>>>>

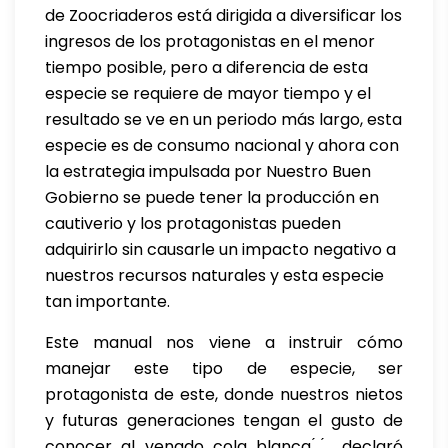
de Zoocriaderos está dirigida a diversificar los
ingresos de los protagonistas en el menor
tiempo posible, pero a diferencia de esta
especie se requiere de mayor tiempo y el
resultado se ve en un periodo más largo, esta
especie es de consumo nacional y ahora con
la estrategia impulsada por Nuestro Buen
Gobierno se puede tener la producción en
cautiverio y los protagonistas pueden
adquirirlo sin causarle un impacto negativo a
nuestros recursos naturales y esta especie
tan importante.
Este manual nos viene a instruir cómo
manejar este tipo de especie, ser
protagonista de este, donde nuestros nietos
y futuras generaciones tengan el gusto de
conocer al venado cola blanca ́ ́, declaró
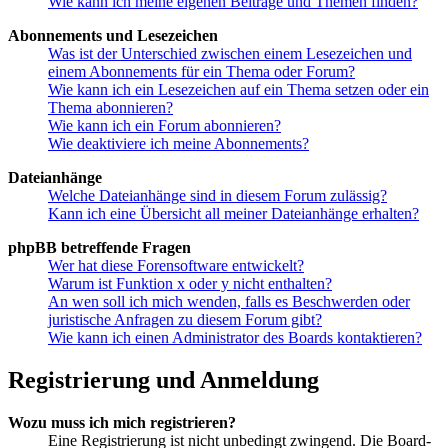
Wie kann ich meine eigenen Beiträge und Themen finden?
Abonnements und Lesezeichen
Was ist der Unterschied zwischen einem Lesezeichen und
einem Abonnements für ein Thema oder Forum?
Wie kann ich ein Lesezeichen auf ein Thema setzen oder ein
Thema abonnieren?
Wie kann ich ein Forum abonnieren?
Wie deaktiviere ich meine Abonnements?
Dateianhänge
Welche Dateianhänge sind in diesem Forum zulässig?
Kann ich eine Übersicht all meiner Dateianhänge erhalten?
phpBB betreffende Fragen
Wer hat diese Forensoftware entwickelt?
Warum ist Funktion x oder y nicht enthalten?
An wen soll ich mich wenden, falls es Beschwerden oder
juristische Anfragen zu diesem Forum gibt?
Wie kann ich einen Administrator des Boards kontaktieren?
Registrierung und Anmeldung
Wozu muss ich mich registrieren?
Eine Registrierung ist nicht unbedingt zwingend. Die Board-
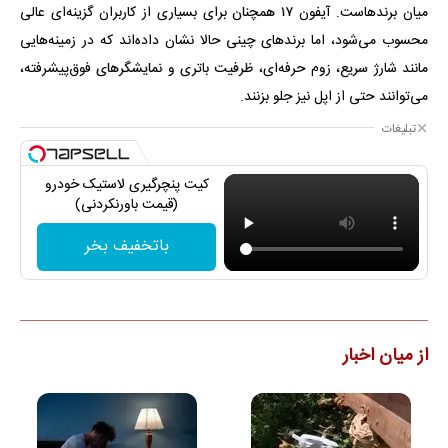
میان برندهاست. آیفون ۱۷ همچنان برای بسیاری از کاربران گزینه‌ای عالی
محسوب می‌شود، اما برندهای چینی حالا نشان داده‌اند که در زمینه‌هایی
مانند شارژ سریع، زوم حرفه‌ای، ظرفیت باتری و نمایشگرهای فوق‌پیشرفته،
می‌توانند حتی از اپل نیز جلو بزنند.
تبلیغات
کیت پنچرگیری لاستیک خودرو
(قیمت باورنکردنی)
باتخفیف بخر
از میان اخبار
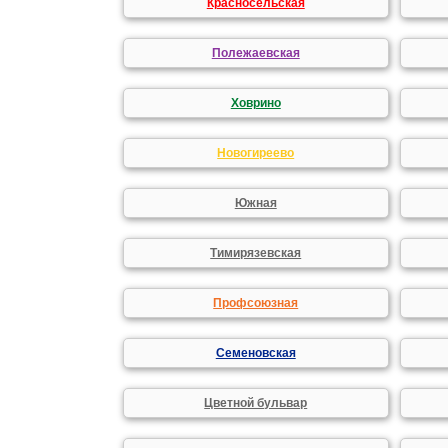
Красносельская
Полежаевская
Ховрино
Новогиреево
Южная
Тимирязевская
Профсоюзная
Семеновская
Цветной бульвар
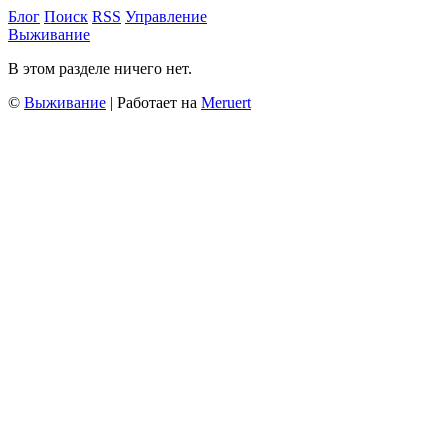
Блог
Поиск
RSS
Управление
Выживание
В этом разделе ничего нет.
©
Выживание
| Работает на
Meruert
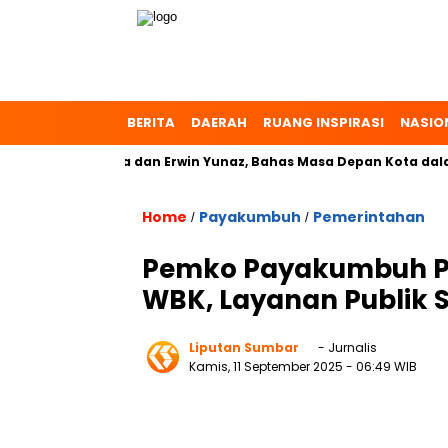
BERITA
DAERAH
RUANG INSPIRASI
NASIO
 Dr. Zulmaeta dan Erwin Yunaz, Bahas Masa Depan Kota dalam P
Home
Payakumbuh
Pemerintahan
/
/
Pemko Payakumbuh Per
WBK, Layanan Publik 
Liputan Sumbar
- Jurnalis
Kamis, 11 September 2025
- 06:49 WIB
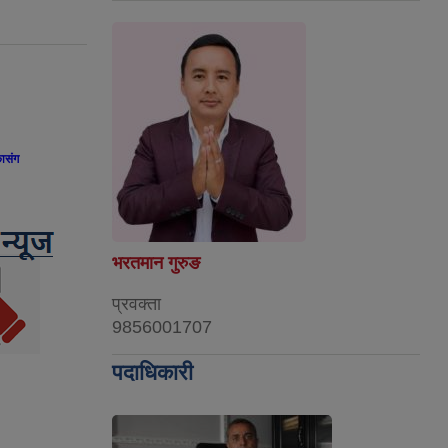
ासंग
भरतमान गुरुङ
प्रवक्ता
9856001707
पदाधिकारी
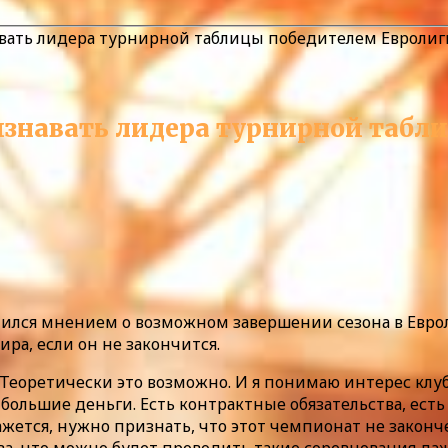
авать лидера турнирной таблицы победителем Евролиг
изнавать лидера турнирной табл
ился мнением о возможном завершении сезона в Еврол
ра, если он не закончится.
? Теоретически это возможно. И я понимаю интерес клу
я большие деньги. Есть контрактные обязательства, ест
ажется, нужно признать, что этот чемпионат не законче
ва, что можно будет проводить такие соревнования даж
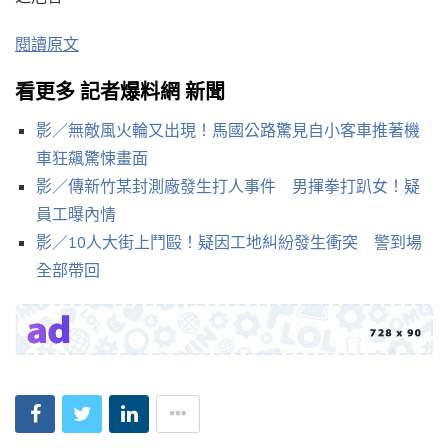
閱讀原文
看更多 記者爆料網 新聞
影／無敵風火輪又出現！馬國公路驚見自小客車推著機
車狂飆驚悚畫面
影／傳新竹某封測廠發生打人事件 男揮拳打趴女！疑
員工曝內情
影／10人大街上鬥毆！疑因工地糾紛發生衝突 警到場
全部帶回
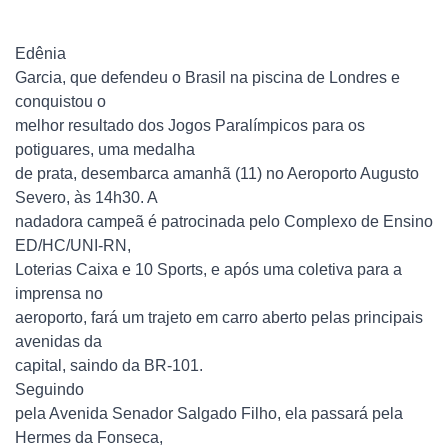
Edênia
Garcia, que defendeu o Brasil na piscina de Londres e
conquistou o
melhor resultado dos Jogos Paralímpicos para os
potiguares, uma medalha
de prata, desembarca amanhã (11) no Aeroporto Augusto
Severo, às 14h30. A
nadadora campeã é patrocinada pelo Complexo de Ensino
ED/HC/UNI-RN,
Loterias Caixa e 10 Sports, e após uma coletiva para a
imprensa no
aeroporto, fará um trajeto em carro aberto pelas principais
avenidas da
capital, saindo da BR-101.
Seguindo
pela Avenida Senador Salgado Filho, ela passará pela
Hermes da Fonseca,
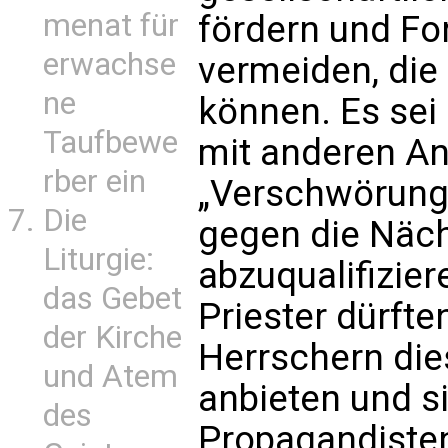
menat für
fördern und Fo
erwachse
vermeiden, die
ne
können. Es se
Taufbewe
mit anderen An
rber ein
„Verschwörungs
Die
gegen die Näch
Liturgie:
abzuqualifizier
das Gebet
Priester dürfte
der Kirche
Herrschern die
und Atem
anbieten und s
des
Propagandiste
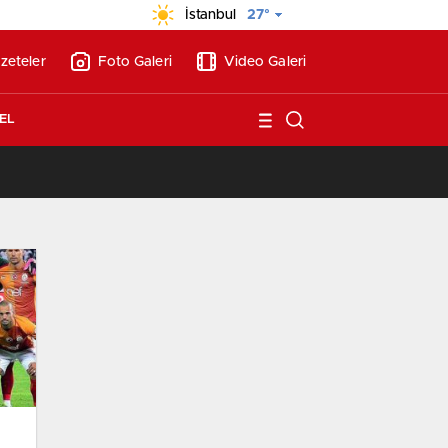
İstanbul
27°
zeteler
Foto Galeri
Video Galeri
EL
/
Vakıf Karaca Villaları’nda satılık 10 tripleks villa! 400 milyon liraya!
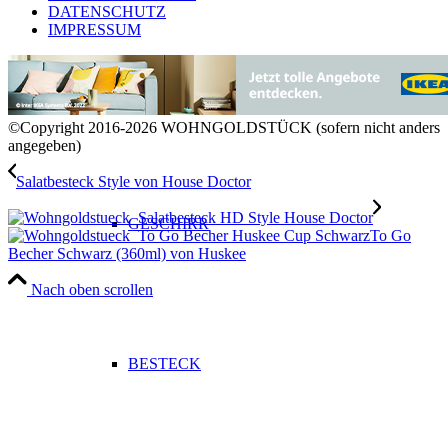
DATENSCHUTZ
IMPRESSUM
GLÄSER
©Copyright 2016-2026 WOHNGOLDSTÜCK (sofern nicht anders
angegeben)
Salatbesteck Style von House Doctor
GESCHIRR
To Go
Becher Schwarz (360ml) von Huskee
Nach oben scrollen
BESTECK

<<<<

● **WHAT IS REQUIRED**
In the data above, find the line with "An wen soll" and the line with "ажется, нужно признать, что". Please copy exactly those two lines and every line between them, but not the pictures.

● **SOLUTION FOR THIS EXERCISE**
An wen soll ich mich wenden, falls es Beschwerden oder
juristische Anfragen zu diesem Forum gibt?
Wie kann ich einen Administrator des Boards kontaktieren?
Registrierung und Anmeldung
Wozu muss ich mich registrieren?
Eine Registrierung ist nicht unbedingt zwingend. Die Board-
میان برندهاست. آیفون ۱۷ همچنان برای بسیاری از کاربران گزینه‌ای عالی
محسوب می‌شود، اما برندهای چینی حالا نشان داده‌اند که در زمینه‌هایی
مانند شارژ سریع، زوم حرفه‌ای، ظرفیت باتری و نمایشگرهای فوق‌پیشرفته،
می‌توانند حتی از اپل نیز جلو بزنند.
تبلیغات
کیت پنچرگیری لاستیک خودرو
(قیمت باورنکردنی)
باتخفیف بخر
از میان اخبار
Красносельская
Полежаевская
Ховрино
Новогиреево
Южная
Тимирязевская
Профсоюзная
Семеновская
Цветной бульвар
Блог
Поиск
RSS
Управление
Выживание
В этом разделе ничего нет.
©
Выживание
| Работает на
Meruert
BERITA
DAERAH
RUANG INSPIRASI
NASIO
 Dr. Zulmaeta dan Erwin Yunaz, Bahas Masa Depan Kota dalam P
Home
Payakumbuh
Pemerintahan
/
/
Pemko Payakumbuh Per
WBK, Layanan Publik 
Liputan Sumbar
- Jurnalis
Kamis, 11 September 2025
- 06:49 WIB
ासंग
भरतमान गुरुङ
प्रवक्ता
9856001707
पदाधिकारी
авать лидера турнирной таблицы победителем Евролиг
изнавать лидера турнирной табл
ился мнением о возможном завершении сезона в Еврол
ра, если он не закончится.
? Теоретически это возможно. И я понимаю интерес клу
я большие деньги. Есть контрактные обязательства, ест
ажется, нужно признать, что этот чемпионат не законче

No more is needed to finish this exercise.